While speaking to the media in Islamabad, the prime minister said that "everyone says that money is exchanged in Senate election" and recalled that the ruling PTI had expelled 20 of its own MPAs from Khyber Pakhtunkhwa after it was found that they "sold their votes" in 2018's polls of the upper house.

"What [the proposed amendment] would do is end the money exchange and corruption in the Senate electoral process," he explained. "Now it is up to the rest of the parties whether they will support this constitutional amendment because a two-thirds majority is needed which we (government) don't have.

"So we will know if all parties agree to this because everyone says that money is exchanged in Senate election, everyone says that."

He said the government will also move two other electoral reforms, including e-voting and voting rights for overseas Pakistanis. The reason behind introducing electoral reforms in the country, the premier said, was that he wanted elections in Pakistan to be free and fair so that the "loser accepts their defeat" instead of levelling rigging allegations. He noted that the Azad Jammu and Kashmir and Senate elections were approaching as well.

The premier also talked about rigging allegations following the 2013 and 2018 general elections. He said that in 2013, all parties including PML-N, which had won, had agreed that the election was rigged and 133 petitions by different people were filed in the Election Commission of Pakistan. The PTI, he said, demanded that polling in four constituencies be investigated.

"Why did we say four constituencies? A government cannot be formed through four constitutencies, PTI would not have come into power. We said this so that after an audit [of the four constituencies] is held [...] whatever had happened would have come out in the open.

"Once the [facts] would come forward, the shortcomings could have been overcome so that the next election is transparent," said the prime minister and added that his party had approached the Parliament, ECP as well as the Supreme Court so that an investigation could be held. After exhausting all legal options for a year, the party arranged a 126-day long sit-in "so that the electoral process can be fixed", he said.

He then addressed rigging allegations in the 2018 elections and said that the PTI had filed more petitions in the ECP than the opposition. The premier said that in the 2018 polls, the caretaker government as well as the chief election commissioner and the polling staff in Sindh and Punjab were selected by the PML-N and the PPP. He also pointed out that his government had constituted a committee to address the opposition's grievances over election results and said that opposition members only attended one meeting.

"This was their seriousness in 2018," he remarked.

"I am putting these figures forward [to clarify] that we did not have any role in [2018 election]. We did not elect election commission members, all the staff was their (PML-N’s) own as they were in power," he declared.

The premier’s press talk comes two days after the polls in Gilgit-Baltistan, where both PML-N and PPP accused PTI of rigging. The prime minister, however, did not address those allegations in today's media briefing.

Yesterday, PPP Chairperson Bilawal Bhutto-Zardari had claimed that there was "open and naked rigging" in tge GB election. In a press conference, Bilawal had said that results were manipulated "overnight" for elections on seats that the PPP was winning and the party was declared to have lost them during the day. Bilawal warned Islamabad of “dire consequences if the rigging in elections is not reversed”.

PML-N also rejected the election results, alleging that the people’s mandate had been stolen. The party, which ruled the region with 16 seats for five years, has now been reduced to only two, the Diamer and Ghizer seats, that its candidates have won.

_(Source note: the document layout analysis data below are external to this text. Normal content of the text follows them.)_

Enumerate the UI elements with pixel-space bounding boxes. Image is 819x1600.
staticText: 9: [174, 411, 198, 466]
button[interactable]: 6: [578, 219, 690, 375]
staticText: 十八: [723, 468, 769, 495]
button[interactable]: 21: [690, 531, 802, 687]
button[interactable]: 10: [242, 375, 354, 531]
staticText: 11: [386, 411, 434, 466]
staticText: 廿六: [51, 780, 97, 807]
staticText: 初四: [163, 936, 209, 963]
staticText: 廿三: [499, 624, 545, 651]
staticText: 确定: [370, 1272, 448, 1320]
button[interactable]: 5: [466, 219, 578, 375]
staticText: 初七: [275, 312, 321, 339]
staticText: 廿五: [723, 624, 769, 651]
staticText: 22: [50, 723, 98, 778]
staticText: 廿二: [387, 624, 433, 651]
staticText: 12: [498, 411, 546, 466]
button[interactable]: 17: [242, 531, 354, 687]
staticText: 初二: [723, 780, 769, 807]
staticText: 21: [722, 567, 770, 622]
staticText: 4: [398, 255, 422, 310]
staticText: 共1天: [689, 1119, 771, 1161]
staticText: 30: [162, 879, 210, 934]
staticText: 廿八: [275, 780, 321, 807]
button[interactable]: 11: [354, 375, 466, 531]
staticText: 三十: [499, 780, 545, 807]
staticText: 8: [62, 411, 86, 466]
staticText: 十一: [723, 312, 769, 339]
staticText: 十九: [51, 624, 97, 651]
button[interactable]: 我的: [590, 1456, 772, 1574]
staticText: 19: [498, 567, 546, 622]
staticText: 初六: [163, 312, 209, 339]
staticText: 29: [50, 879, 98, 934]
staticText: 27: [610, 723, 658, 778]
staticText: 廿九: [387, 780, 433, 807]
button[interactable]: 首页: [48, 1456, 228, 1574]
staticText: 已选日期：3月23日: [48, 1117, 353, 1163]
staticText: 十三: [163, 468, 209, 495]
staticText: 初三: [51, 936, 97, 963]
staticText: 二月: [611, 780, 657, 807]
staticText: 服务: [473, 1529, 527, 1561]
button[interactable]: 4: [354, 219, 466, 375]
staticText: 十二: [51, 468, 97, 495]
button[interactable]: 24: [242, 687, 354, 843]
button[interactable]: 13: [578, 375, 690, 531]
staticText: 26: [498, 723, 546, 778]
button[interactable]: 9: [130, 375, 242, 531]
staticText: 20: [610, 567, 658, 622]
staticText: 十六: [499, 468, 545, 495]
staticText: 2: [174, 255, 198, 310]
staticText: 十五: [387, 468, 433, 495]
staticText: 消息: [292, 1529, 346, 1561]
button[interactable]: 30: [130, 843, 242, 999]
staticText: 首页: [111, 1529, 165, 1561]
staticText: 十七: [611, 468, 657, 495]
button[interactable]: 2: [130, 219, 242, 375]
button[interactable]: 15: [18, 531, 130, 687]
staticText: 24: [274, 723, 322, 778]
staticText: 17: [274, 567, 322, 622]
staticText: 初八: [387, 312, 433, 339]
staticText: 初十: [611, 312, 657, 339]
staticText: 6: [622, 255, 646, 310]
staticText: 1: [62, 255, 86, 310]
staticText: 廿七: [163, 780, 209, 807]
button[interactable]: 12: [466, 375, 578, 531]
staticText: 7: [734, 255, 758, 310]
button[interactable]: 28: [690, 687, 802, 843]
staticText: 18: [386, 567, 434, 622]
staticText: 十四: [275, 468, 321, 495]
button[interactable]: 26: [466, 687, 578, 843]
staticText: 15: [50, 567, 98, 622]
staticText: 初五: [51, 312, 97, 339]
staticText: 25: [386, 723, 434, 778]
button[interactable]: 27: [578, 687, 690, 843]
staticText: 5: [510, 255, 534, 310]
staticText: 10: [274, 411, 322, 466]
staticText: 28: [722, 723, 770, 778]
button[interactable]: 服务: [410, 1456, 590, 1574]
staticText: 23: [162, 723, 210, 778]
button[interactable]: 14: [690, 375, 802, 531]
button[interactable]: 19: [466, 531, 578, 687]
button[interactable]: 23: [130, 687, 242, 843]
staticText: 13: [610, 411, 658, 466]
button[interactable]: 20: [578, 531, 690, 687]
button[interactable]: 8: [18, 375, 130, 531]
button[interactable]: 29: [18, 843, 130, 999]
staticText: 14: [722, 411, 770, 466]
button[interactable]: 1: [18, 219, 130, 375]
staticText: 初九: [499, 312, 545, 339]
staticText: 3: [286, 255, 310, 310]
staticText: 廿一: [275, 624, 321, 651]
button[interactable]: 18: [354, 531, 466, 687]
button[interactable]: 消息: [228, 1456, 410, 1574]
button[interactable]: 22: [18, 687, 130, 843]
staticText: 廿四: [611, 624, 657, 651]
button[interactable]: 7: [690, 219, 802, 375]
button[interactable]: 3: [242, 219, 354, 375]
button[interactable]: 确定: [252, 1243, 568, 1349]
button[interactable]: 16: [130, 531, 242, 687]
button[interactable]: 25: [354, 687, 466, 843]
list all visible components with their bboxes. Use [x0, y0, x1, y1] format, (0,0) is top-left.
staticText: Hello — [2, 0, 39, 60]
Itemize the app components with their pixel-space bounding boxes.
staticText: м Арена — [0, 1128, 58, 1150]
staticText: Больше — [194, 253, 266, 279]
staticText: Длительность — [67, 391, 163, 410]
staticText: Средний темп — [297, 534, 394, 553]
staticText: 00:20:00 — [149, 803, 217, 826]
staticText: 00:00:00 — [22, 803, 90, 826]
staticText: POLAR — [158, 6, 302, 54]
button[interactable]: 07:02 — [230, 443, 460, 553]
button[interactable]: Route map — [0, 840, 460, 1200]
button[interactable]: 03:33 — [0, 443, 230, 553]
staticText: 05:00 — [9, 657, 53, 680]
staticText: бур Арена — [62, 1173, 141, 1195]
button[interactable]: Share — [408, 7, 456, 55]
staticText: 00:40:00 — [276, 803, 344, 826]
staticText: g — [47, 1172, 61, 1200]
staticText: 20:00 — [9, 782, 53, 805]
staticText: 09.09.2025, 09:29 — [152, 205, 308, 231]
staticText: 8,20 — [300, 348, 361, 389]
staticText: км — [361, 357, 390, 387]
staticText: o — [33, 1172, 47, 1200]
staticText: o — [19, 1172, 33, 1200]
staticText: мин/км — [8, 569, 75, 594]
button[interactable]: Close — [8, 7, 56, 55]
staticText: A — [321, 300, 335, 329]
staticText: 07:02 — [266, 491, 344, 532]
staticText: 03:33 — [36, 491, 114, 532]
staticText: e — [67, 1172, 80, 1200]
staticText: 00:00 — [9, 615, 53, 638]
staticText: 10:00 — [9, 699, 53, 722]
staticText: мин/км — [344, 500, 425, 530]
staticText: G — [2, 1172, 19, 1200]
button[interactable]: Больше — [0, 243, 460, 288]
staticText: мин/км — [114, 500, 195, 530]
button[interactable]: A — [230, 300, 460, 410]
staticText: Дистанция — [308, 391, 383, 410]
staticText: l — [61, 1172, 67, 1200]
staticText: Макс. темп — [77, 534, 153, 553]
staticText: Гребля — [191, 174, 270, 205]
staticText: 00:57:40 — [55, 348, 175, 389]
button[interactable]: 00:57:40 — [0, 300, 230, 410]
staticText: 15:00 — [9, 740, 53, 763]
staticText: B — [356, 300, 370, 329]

PML-N’s vice president Maryam Nawaz said: “Neither did the PTI have any existence in GB previously nor will it have one now.”

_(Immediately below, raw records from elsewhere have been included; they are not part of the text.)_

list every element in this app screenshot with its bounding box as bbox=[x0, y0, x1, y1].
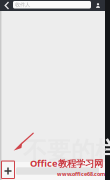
staticText: Office教程学习网 bbox=[30, 157, 103, 169]
button[interactable]: Contacts bbox=[91, 0, 105, 11]
button[interactable]: Back bbox=[0, 0, 13, 11]
staticText: www.office68.com bbox=[57, 170, 105, 178]
staticText: 收件人 bbox=[15, 2, 30, 8]
button[interactable]: Add attachment bbox=[0, 162, 16, 180]
staticText: 不要的样 bbox=[23, 136, 110, 166]
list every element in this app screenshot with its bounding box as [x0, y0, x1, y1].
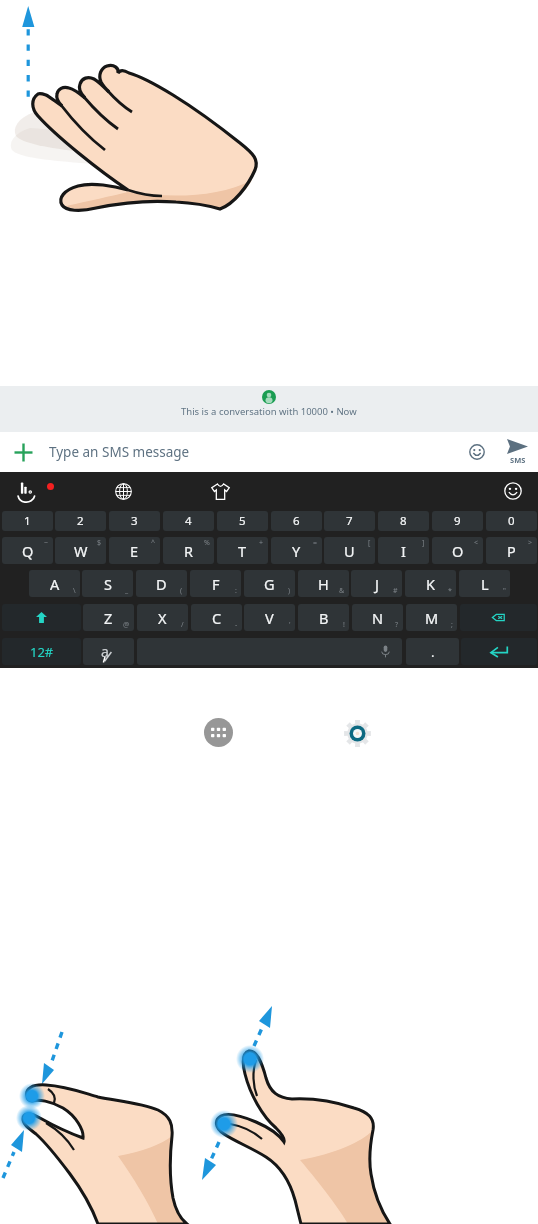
button[interactable]: 7 — [324, 511, 375, 531]
button[interactable]: Backspace — [460, 604, 537, 631]
staticText: < — [474, 538, 479, 548]
button[interactable]: Space — [137, 638, 402, 665]
button[interactable]: 2 — [55, 511, 106, 531]
staticText: # — [393, 586, 398, 596]
button[interactable]: Keyboard theme — [202, 473, 238, 509]
staticText: . — [431, 643, 435, 661]
staticText: ; — [451, 620, 453, 630]
button[interactable]: All apps — [204, 718, 233, 747]
staticText: - — [235, 620, 238, 630]
staticText: Type an SMS message — [49, 443, 190, 461]
staticText: U — [344, 541, 355, 561]
button[interactable]: A — [29, 570, 80, 597]
button[interactable]: 0 — [486, 511, 537, 531]
staticText: = — [313, 538, 318, 548]
staticText: P — [507, 541, 516, 561]
button[interactable]: G — [244, 570, 295, 597]
button[interactable]: E — [109, 537, 160, 564]
staticText: This is a conversation with 10000 • Now — [181, 405, 357, 418]
staticText: 0 — [508, 513, 515, 529]
staticText: B — [319, 608, 329, 628]
staticText: & — [339, 586, 345, 596]
button[interactable]: 8 — [378, 511, 429, 531]
staticText: A — [50, 574, 60, 594]
button[interactable]: Change language — [105, 473, 141, 509]
staticText: 4 — [185, 513, 192, 529]
button[interactable]: 6 — [271, 511, 322, 531]
staticText: _ — [125, 586, 129, 596]
staticText: 2 — [77, 513, 84, 529]
staticText: ) — [288, 586, 291, 596]
button[interactable]: Symbols — [2, 638, 81, 665]
button[interactable]: Send SMS — [497, 432, 538, 472]
button[interactable]: U — [324, 537, 375, 564]
button[interactable]: W — [55, 537, 106, 564]
staticText: + — [259, 538, 264, 548]
staticText: M — [425, 608, 439, 628]
staticText: % — [204, 538, 210, 548]
button[interactable]: F — [190, 570, 241, 597]
button[interactable]: S — [82, 570, 133, 597]
button[interactable]: Settings — [343, 719, 372, 748]
button[interactable]: Emoji — [457, 432, 497, 472]
staticText: K — [426, 574, 435, 594]
staticText: * — [448, 586, 452, 596]
button[interactable]: Q — [2, 537, 53, 564]
button[interactable]: D — [136, 570, 187, 597]
staticText: X — [158, 608, 167, 628]
button[interactable]: Add attachment — [0, 432, 46, 472]
button[interactable]: P — [486, 537, 537, 564]
staticText: 3 — [131, 513, 138, 529]
staticText: H — [318, 574, 329, 594]
button[interactable]: C — [191, 604, 242, 631]
button[interactable]: Handwriting — [83, 638, 134, 665]
button[interactable]: L — [459, 570, 510, 597]
button[interactable]: Gesture typing — [8, 473, 44, 509]
staticText: R — [184, 541, 194, 561]
button[interactable]: 5 — [217, 511, 268, 531]
staticText: @ — [123, 620, 130, 630]
button[interactable]: T — [217, 537, 268, 564]
button[interactable]: Y — [271, 537, 322, 564]
staticText: \ — [73, 586, 76, 596]
staticText: / — [181, 620, 184, 630]
button[interactable]: V — [244, 604, 295, 631]
button[interactable]: H — [298, 570, 349, 597]
button[interactable]: Shift — [2, 604, 81, 631]
staticText: 12# — [30, 643, 54, 661]
button[interactable]: Emoji keyboard — [495, 473, 531, 509]
staticText: L — [481, 574, 489, 594]
button[interactable]: R — [163, 537, 214, 564]
staticText: 8 — [400, 513, 407, 529]
staticText: 1 — [24, 513, 31, 529]
button[interactable]: N — [352, 604, 403, 631]
staticText: SMS — [510, 455, 526, 465]
button[interactable]: O — [432, 537, 483, 564]
button[interactable]: 9 — [432, 511, 483, 531]
staticText: I — [401, 541, 406, 561]
button[interactable]: Z — [83, 604, 134, 631]
staticText: Q — [22, 541, 34, 561]
staticText: C — [212, 608, 222, 628]
button[interactable]: X — [137, 604, 188, 631]
staticText: [ — [368, 538, 371, 548]
button[interactable]: 3 — [109, 511, 160, 531]
button[interactable]: K — [405, 570, 456, 597]
staticText: S — [104, 574, 112, 594]
button[interactable]: . — [406, 638, 459, 665]
staticText: 9 — [454, 513, 461, 529]
button[interactable]: J — [351, 570, 402, 597]
button[interactable]: M — [406, 604, 457, 631]
staticText: V — [265, 608, 274, 628]
staticText: D — [156, 574, 167, 594]
staticText: a — [101, 642, 109, 661]
button[interactable]: Enter — [461, 638, 537, 665]
button[interactable]: 4 — [163, 511, 214, 531]
staticText: > — [528, 538, 533, 548]
staticText: G — [264, 574, 275, 594]
staticText: ~ — [44, 538, 49, 548]
button[interactable]: 1 — [2, 511, 53, 531]
button[interactable]: B — [298, 604, 349, 631]
staticText: Z — [104, 608, 113, 628]
button[interactable]: I — [378, 537, 429, 564]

Information Minister Shibli Faraz, however, rubbished the claims, saying that the opposition's allegation was proof that it was trying to find an excuse for its “imminent defeat”.

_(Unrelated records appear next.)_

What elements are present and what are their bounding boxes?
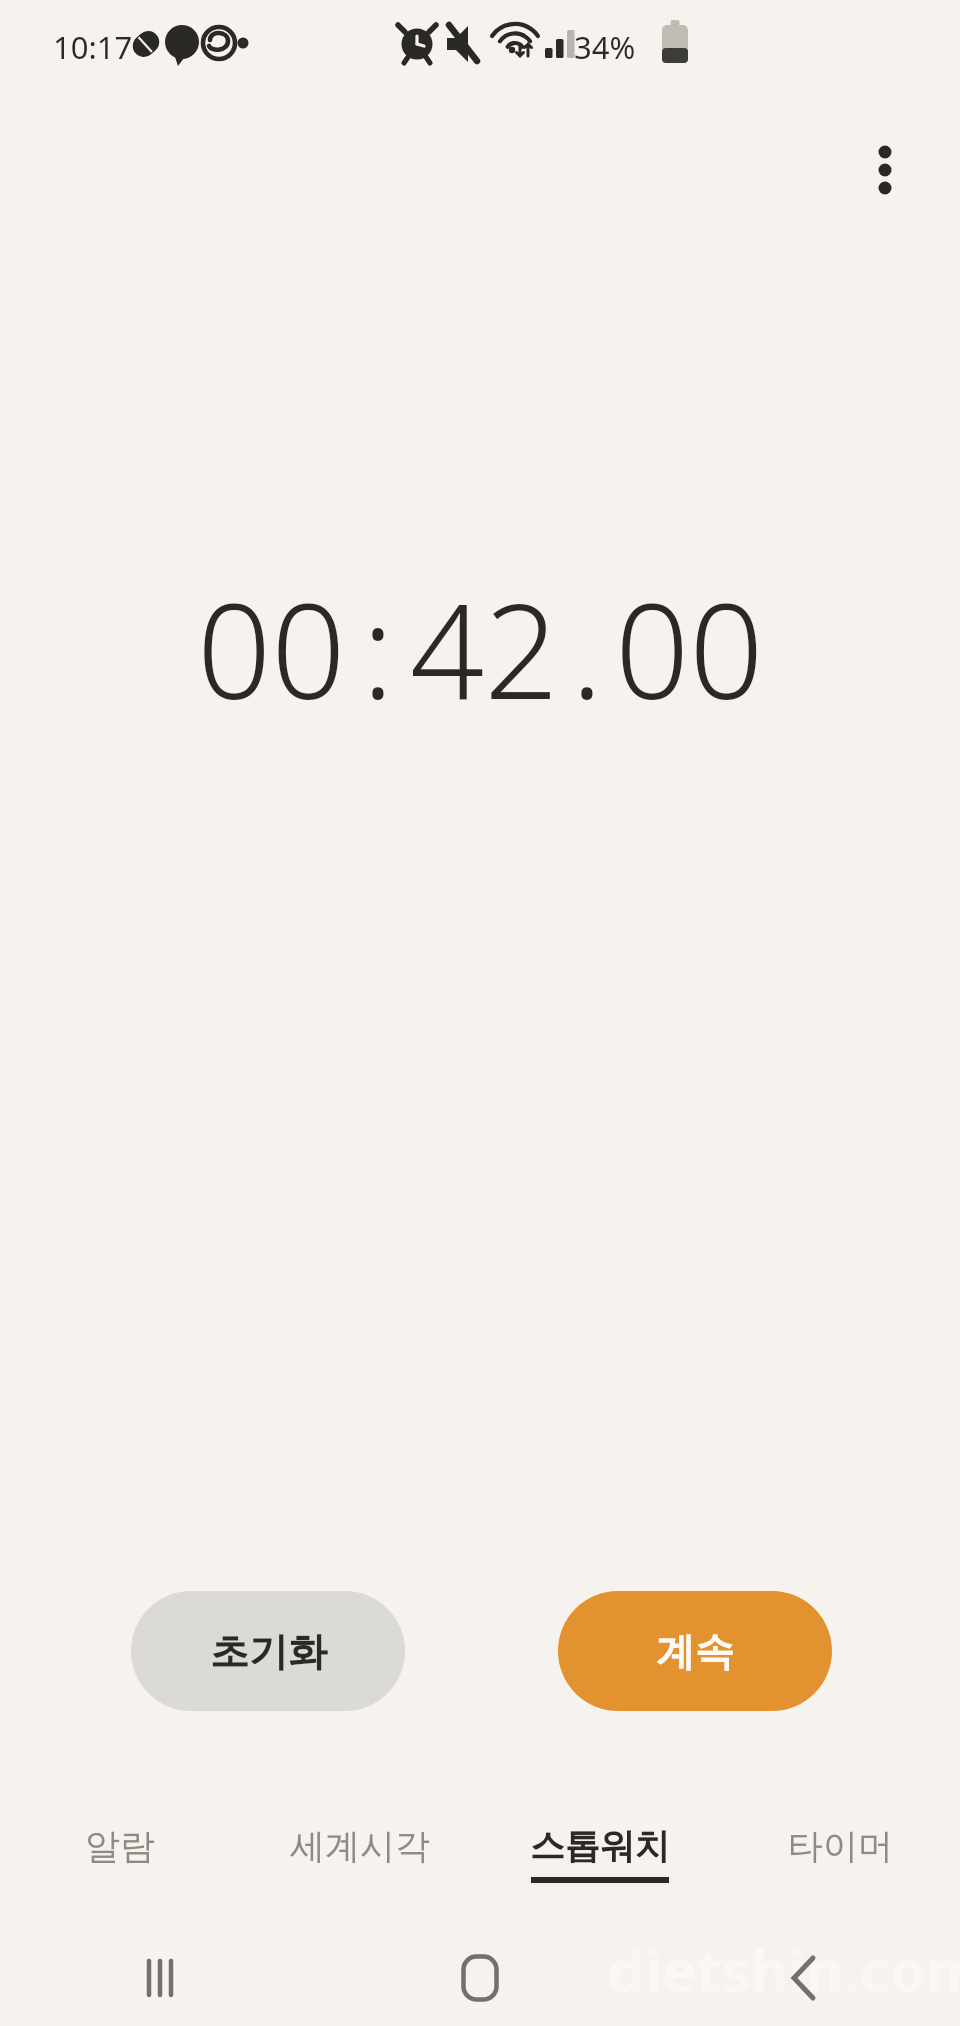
button[interactable]: 스톱워치 [495,1824,705,1916]
button[interactable]: Home [415,1930,545,2026]
button[interactable]: Recents [95,1930,225,2026]
button[interactable]: Back [735,1930,865,2026]
button[interactable]: 세계시각 [255,1824,465,1916]
staticText: 42 [410,560,559,737]
staticText: 00 [615,560,764,737]
staticText: 스톱워치 [530,1824,670,1868]
staticText: 계속 [656,1627,734,1676]
staticText: dietshin.com [608,1930,960,2009]
staticText: 초기화 [210,1627,327,1676]
button[interactable]: More options [845,130,925,210]
staticText: 세계시각 [290,1824,430,1868]
button[interactable]: 알람 [15,1824,225,1916]
staticText: 타이머 [788,1824,893,1868]
button[interactable]: 계속 [558,1591,832,1711]
staticText: 34% [574,26,636,68]
staticText: : [362,560,394,737]
staticText: 알람 [85,1824,155,1868]
staticText: 10:17 [53,26,133,68]
staticText: 00 [197,560,346,737]
button[interactable]: 초기화 [131,1591,405,1711]
button[interactable]: 타이머 [735,1824,945,1916]
staticText: . [571,560,603,737]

The complete but unofficial results of all the 23 constituencies, where polling was held on Sunday, show that the PTI has emerged as the single largest party with 10 seats, followed by seven independents. The PPP won three seats, the PML-N two and the Majlis Wahdatul Muslimeen, which had a seat adjustment arrangement with the PTI, got one seat.

With the possible inclusion of four, out of six reserved seats for women, and two out of three reserved seats for technocrats, the total number of seats of the PTI and its allies will become 16 in the 33-member GBLA, indicating that it will need the support of only one more winning candidate to form the government.